Narciso tinha um risinho triunfante.
-Muito bem, Narciso. Estou aqui.
-Tenho que admitir, esquisitinha. Você é bem corajosa.
-Por que não para de me chamar de esquisita?
-Porque é verdade.
-Bem, e se eu passar a chamá-lo de covarde, mentiroso e safado? Já que é verdade, não há problema, há?
-Ora, sua...
-Eu já sei que você me acha uma bostinha. Por que não pula essa parte?
-Você sempre sabe o que vão dizer ou fazer, Cassandra? Por acaso, você lê pensamentos?
-E se eu dissesse que sim? E que foi por isso que...
-Bem, não interessa. Sei que não é possível. Eu nunca soube como você descobriu tudo e sei que não vai dizer. O que interessa é que você sabe que fui eu.
-Sim, foi você que inventou aquelas coisas sobre a Virgínia e espalhou na Internet.disse Cassandra rispidamente.
-Chega! Fui eu, sim! Eu estava com raiva da Virgínia e, por isso, inventei que ela tinha ficado com metade dos rapazes da escola e desconfiava que estava grávida!
-E veja o que houve, não foi?
Narciso baixou a cabeça e falou baixo:
-Eu nunca pensei que as coisas...
-Sairiam de controle? Narciso, o que você esperava? Como algo que começou assim podia acabar bem?
-Tenho pesadelos com isso todas as noites! Mas, como sabemos, não há mais nada que possamos fazer!O melhor é que ninguém saiba!
-Eu não vou expor seu segredo. Quem vai acreditar em mim?
-Você não pode provar que eu fiz isso, Cassandra, mas, se você falar, vão juntar dois mais dois e desconfiar de mim.
-Claro, já que você dava em cima da Virgínia e ela não lhe dava bola, verão que você tinha boas razões, não é?
-Cale a boca, Cassandra! Eu a chamei aqui para negociar. Por que continuar com isso, não é?
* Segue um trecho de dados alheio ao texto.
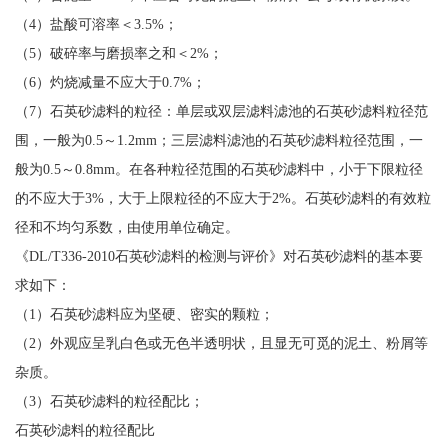
（4）盐酸可溶率＜3.5%；
（5）破碎率与磨损率之和＜2%；
（6）灼烧减量不应大于0.7%；
（7）石英砂滤料的粒径：单层或双层滤料滤池的石英砂滤料粒径范
围，一般为0.5～1.2mm；三层滤料滤池的石英砂滤料粒径范围，一
般为0.5～0.8mm。在各种粒径范围的石英砂滤料中，小于下限粒径
的不应大于3%，大于上限粒径的不应大于2%。石英砂滤料的有效粒
径和不均匀系数，由使用单位确定。
《DL/T336-2010石英砂滤料的检测与评价》对石英砂滤料的基本要
求如下：
（1）石英砂滤料应为坚硬、密实的颗粒；
（2）外观应呈乳白色或无色半透明状，且显无可觅的泥土、粉屑等
杂质。
（3）石英砂滤料的粒径配比；
石英砂滤料的粒径配比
Eu tenho minha vida para viver e não quero...
Irritou-se com o olhar de Cassandra, que sugeria saber o que ele pretendia dizer e falou:
-Quero que você deixe a escola. Ou você faz isso ou juro que se arrependerá! Vai se arrepender de ter aparecido no meu caminho, bostinha!
-Você quer mandar na minha vida, Narciso?O que direi a meus pais?
-Não me importa!
-Você não pode mandar na vida dos outros, Narciso!
-Você não devia ter se intrometido, Cassandra! Podia ter ficado na sua e não estaríamos assim!
-O que houve com a Virgínia não lhe incomoda?
-O que virá de bom se todo mundo souber o que eu fiz, Cassandra? Todos vão me odiar!
-Acho que não temos mais o que conversar.
Indo para junto de Marcelo, Cassandra fez o sinal de que gravara toda a conversa.
Narciso, no seu lugar, dizia-se:
-Vá embora da minha vida, Cassandra!